AOL no longer has its name on Time Warner stationary, but it will be all over Super Bowl XXXVIII on Jan. 25. The Internet company will take one of the game's most coveted positions as the presenting sponsor of the halftime telecast on CBS, part of a broad sports package AOL recently completed with the National Football League and its TV networks.
AOL's Super Bowl participation last year was limited to one play: a 15-second, fourth-quarter spot hyping the airing of all the game's commercials on the AOL service. Within 36 hours, 5.5 million people logged on to see the spots, said Len Short, evp of brand marketing. Meanwhile, TV is becoming more of a primary ad medium for AOL in its efforts to drive potential subscribers to its Web service and alert them to the benefits of its new 9.0 broadband service. In the next 12 months, AOL plans to more than double the $100 million it spent on TV over the past year.
"The brand needs to be out there more front and center," said Short, who negotiated the NFL deal along with AOL's media agency, Interpublic Group's Initiative Media, and Mark Dowley, chairman of IPG's Sports & Entertainment Group. "In the past, we were sitting back, and were letting the Internet drive demand, but we feel this is a more active way."
Omnicom's BBDO is lead creative shop on the $150 million account.
Short said AOL is also working with all the broadcast networks and assorted cable networks to come up with ways to drive TV viewers to the AOL site for content.
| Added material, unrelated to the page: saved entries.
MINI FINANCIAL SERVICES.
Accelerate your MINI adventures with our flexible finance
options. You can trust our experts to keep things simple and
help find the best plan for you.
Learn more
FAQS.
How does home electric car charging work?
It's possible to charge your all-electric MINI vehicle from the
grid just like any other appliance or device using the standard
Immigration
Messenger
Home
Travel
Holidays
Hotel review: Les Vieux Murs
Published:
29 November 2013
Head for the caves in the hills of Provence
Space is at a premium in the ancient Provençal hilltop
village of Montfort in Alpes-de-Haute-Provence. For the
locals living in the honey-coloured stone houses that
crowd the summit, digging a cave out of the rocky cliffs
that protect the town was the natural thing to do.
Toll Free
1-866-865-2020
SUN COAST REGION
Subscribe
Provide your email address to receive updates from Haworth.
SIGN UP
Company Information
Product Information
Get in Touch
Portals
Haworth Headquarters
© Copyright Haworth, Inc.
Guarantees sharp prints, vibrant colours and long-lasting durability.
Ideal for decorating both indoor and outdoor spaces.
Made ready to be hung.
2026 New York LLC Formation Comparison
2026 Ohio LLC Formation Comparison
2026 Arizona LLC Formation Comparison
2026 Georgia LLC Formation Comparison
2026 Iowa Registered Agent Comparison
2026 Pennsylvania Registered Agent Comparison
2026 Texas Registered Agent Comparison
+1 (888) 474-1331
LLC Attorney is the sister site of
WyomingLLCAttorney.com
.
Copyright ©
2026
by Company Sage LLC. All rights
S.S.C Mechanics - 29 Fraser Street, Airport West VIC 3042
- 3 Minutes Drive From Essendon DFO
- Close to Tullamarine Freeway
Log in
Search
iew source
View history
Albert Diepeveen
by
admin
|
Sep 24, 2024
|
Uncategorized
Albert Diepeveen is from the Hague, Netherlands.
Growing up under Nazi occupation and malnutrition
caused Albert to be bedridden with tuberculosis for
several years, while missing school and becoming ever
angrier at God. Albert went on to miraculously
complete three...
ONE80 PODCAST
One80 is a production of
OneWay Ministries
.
One visible example of that has been a 30-second spot airing during the new Fox drama The O.C. The ad shows footage from a music video, and viewers can go to AOL to see the entire clip.
In addition to airing the Super Bowl ads on its service, AOL has struck deals with the NFL, NBA, Major League Baseball and Nascar to air various video highlights. It is also airing footage from CBS' Survivor. "We are developing partnerships everywhere," Short said.
In addition to three in-game spots for the upcoming Super Bowl, AOL gets first-half teaser announcements, a mention in a pre-game feature about the halftime show, and fourth-quarter mentions by the announcers aimed at driving viewers again to the AOL service to see all the game's commercials. (AT&T Wireless was the halftime sponsor of the 2003 Super Bowl; the three previous halftime shows were sponsored by E*Trade.)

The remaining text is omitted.